The pyschology of ransomware demands – Why do we pay??

4 min read.

News Article
28 July 2017

SentinelOne is NETprotocol’s chosen partner for endpoint protection and has recently commissioned this ground-breaking research which examines ransomware ‘splash screens’ – the initial warning screens of ransomware attacks – and analyses why victims give in to ransom demands despite there being other options available.

The report “Exploring the Psychological Mechanisms used in Ransomware Splash Screens” carried out by senior lecturer of cyberpsychology at De Montfort University, Leicester, reveals the techniques used by cyber-attackers to maniuplate and elicit payment from individuals in the inital warning screen of a ransomware attack – known as the ‘splash screen’.

This report is the first of its kind and makes an interesting read, providing IT professionals and users with critical information analysing the language, visuals and payment types from 76 splash screens, to highlight how key social engineering techniques – fear, authority, scarcity (or urgency) and humour – are exploited by cyber criminals in ransomware attacks.

In the wake of a wave of serious ransomware attacks which have spread worldwide affecting public and private sector organisations, the report provides a sample of ransomware splash screens and explores their shared features and individual nuances, with the aim of helping victims make better and informed decisions, beating the cyber-criminals at their own game.

In particular common trends from the research which need to be highlighted include:

  • Time criticality: In over half the samples (57%), the ‘ticking clock’ device – in which a specific amount of time is given to pay a ransom – was used to create a sense of urgency and to persuade the victim to pay quickly. Deadlines given ranged from 10 hours to more than 96 hours.
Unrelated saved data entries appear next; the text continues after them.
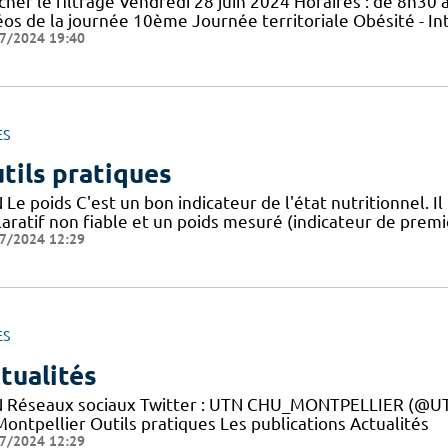
cher le filtrage Vendredi 28 juin 2024 Horaires : de 8h30 à
éos de la journée 10ème Journée territoriale Obésité - In
7/2024 19:40
ES
tils pratiques
Le poids C'est un bon indicateur de l'état nutritionnel. Il
aratif non fiable et un poids mesuré (indicateur de premie
7/2024 12:29
ES
tualités
 Réseaux sociaux Twitter : UTN CHU_MONTPELLIER (@UTN
ontpellier Outils pratiques Les publications Actualités
7/2024 12:29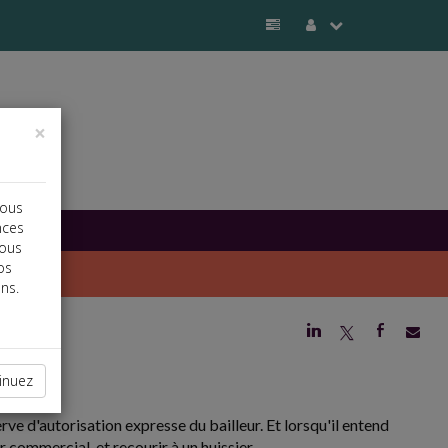
×
vous
nces
vous
os
ns.
j
a
b
inuez
rve d'autorisation expresse du bailleur. Et lorsqu'il entend
 commercial, et recourir à un huissier.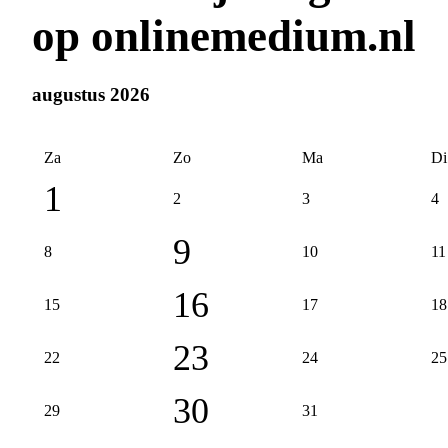
op onlinemedium.nl
augustus 2026
Za
Zo
Ma
Di
1
2
3
4
9
8
10
11
16
15
17
18
23
22
24
25
30
29
31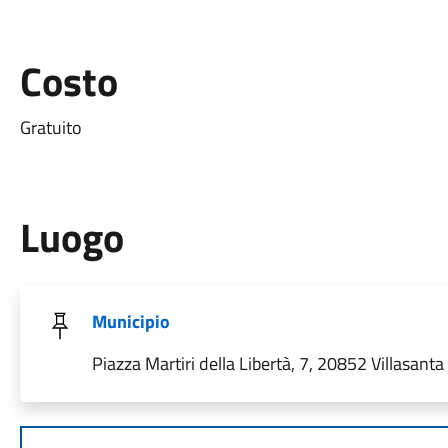
Costo
Gratuito
Luogo
Municipio
Piazza Martiri della Libertà, 7, 20852 Villasanta 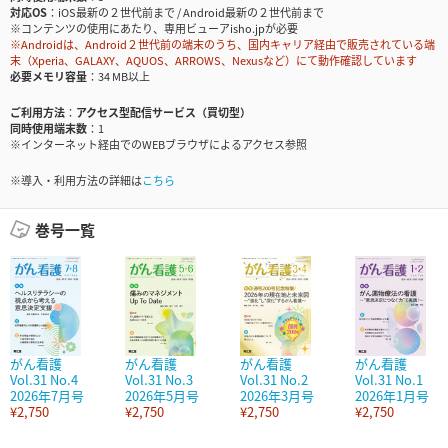
対応OS
iOS最新の２世代前まで / Android最新の２世代前まで
※コンテンツの使用にあたり、専用ビューアisho.jpが必要
※Androidは、Android２世代前の端末のうち、国内キャリア経由で販売されている端
末（Xperia、GALAXY、AQUOS、ARROWS、Nexusなど）にて動作確認しています
必要メモリ容量
34 MB以上
ご利用方法
アクセス型配信サービス（買切型）
同時使用端末数
1
※インターネット経由でのWEBブラウザによるアクセス参照
※導入・利用方法の詳細は
こちら
巻号一覧
がん看護
がん看護
がん看護
がん看護
Vol.31 No.4
Vol.31 No.3
Vol.31 No.2
Vol.31 No.1
2026年7月号
2026年5月号
2026年3月号
2026年1月号
¥2,750
¥2,750
¥2,750
¥2,750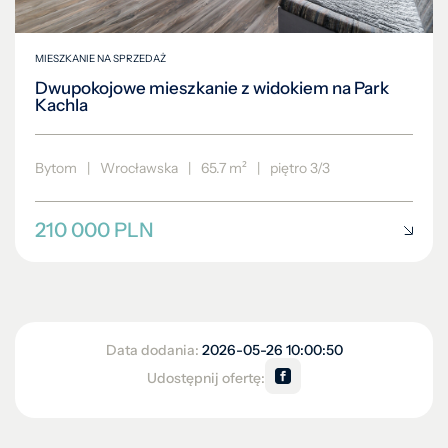
MIESZKANIE NA SPRZEDAŻ
Dwupokojowe mieszkanie z widokiem na Park
Kachla
Bytom
|
Wrocławska
|
65.7 m²
|
piętro 3/3
210 000 PLN
Data dodania:
2026-05-26 10:00:50
Udostępnij ofertę: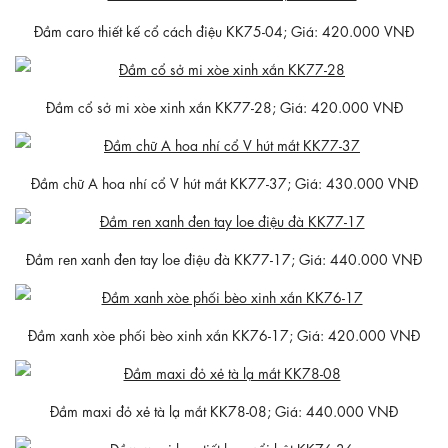
Đầm caro thiết kế cổ cách điệu KK75-04; Giá: 420.000 VNĐ
Đầm cổ sở mi xòe xinh xắn KK77-28; Giá: 420.000 VNĐ
Đầm chữ A hoa nhí cổ V hút mắt KK77-37; Giá: 430.000 VNĐ
Đầm ren xanh đen tay loe điệu đà KK77-17; Giá: 440.000 VNĐ
Đầm xanh xòe phối bèo xinh xắn KK76-17; Giá: 420.000 VNĐ
Đầm maxi đỏ xẻ tà lạ mắt KK78-08; Giá: 440.000 VNĐ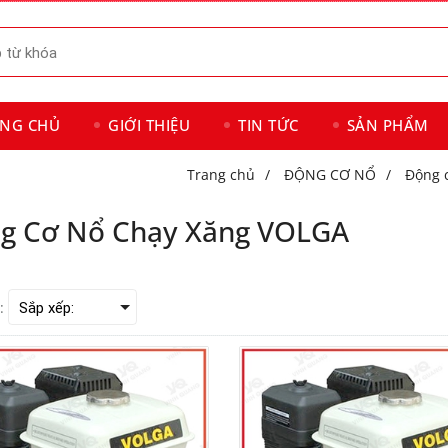
ANG CHỦ
GIỚI THIỆU
TIN TỨC
SẢN PHẨM
Trang chủ
/
ĐỘNG CƠ NỔ
/
Động 
g Cơ Nổ Chạy Xăng VOLGA
: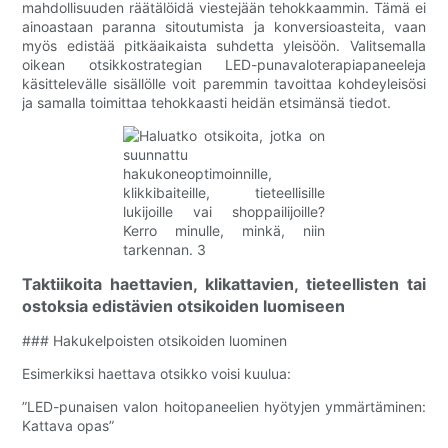
mahdollisuuden räätälöidä viestejään tehokkaammin. Tämä ei
ainoastaan ​​paranna sitoutumista ja konversioasteita, vaan
myös edistää pitkäaikaista suhdetta yleisöön. Valitsemalla
oikean otsikkostrategian LED-punavaloterapiapaneeleja
käsittelevälle sisällölle voit paremmin tavoittaa kohdeyleisösi
ja samalla toimittaa tehokkaasti heidän etsimänsä tiedot.
Taktiikoita haettavien, klikattavien, tieteellisten tai
ostoksia edistävien otsikoiden luomiseen
### Hakukelpoisten otsikoiden luominen
Esimerkiksi haettava otsikko voisi kuulua:
”LED-punaisen valon hoitopaneelien hyötyjen ymmärtäminen:
Kattava opas”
  • Consequences: The most likely consequence given for not paying the demand or missing the deadline was that files would be deleted and the victim would not be able to access them. In other screens, threats were made to publish the locked files on the Internet.

  • The Customer Service Approach: 51% of splash screens included some aspect of customer service, such as instructions on how to buy Bitcoins (BTC) or presenting frequently asked questions (FAQs). One example offers victims the chance to ‘speak to a member of the team’.

  • Imagery: The research also examines the use of a variety of imagery, including official trademarks or emblems, such as the crest of the FBI, which instil the notion of authority and credibility to the request. One of the most prominent pop cultural images used was ‘Jigsaw’ – a character from the Saw horror movie series.

  • Payment: BTC was the preferred mechanism for payment; 75% of ransomware splash screens asked for payment in BTC. Over half the sample (55%) contained the ransom demand in the initial splash screen. The average amount asked for by attackers was 0.47 BTC ($1,164 USD).

“We know that psychology plays a significant part in cyber crime – what’s been most interesting from this study is uncovering the various ways that key social engineering techniques are used to intimidate or influence victims” said Dr Lee Hadlington PhD of Demontford University. “With ransomware on the rise, it’s important that we improve our understanding of this aspect of the attack and how language, imagery and other aspects of the initial ransom demand are used to coerce victims.”

“Although ransomware has leapt to the top of the public’s consciousness following recent attacks, what’s been less well documented is exactly how the criminals are manipulating their targets into paying up,” said Tony Rowan, chief security consultant at SentinelOne. “This report sheds light on the most common tactics used, with the aim that, through awareness, we are better placed to advise individuals and businesses how not to be duped by these criminals’ claims.”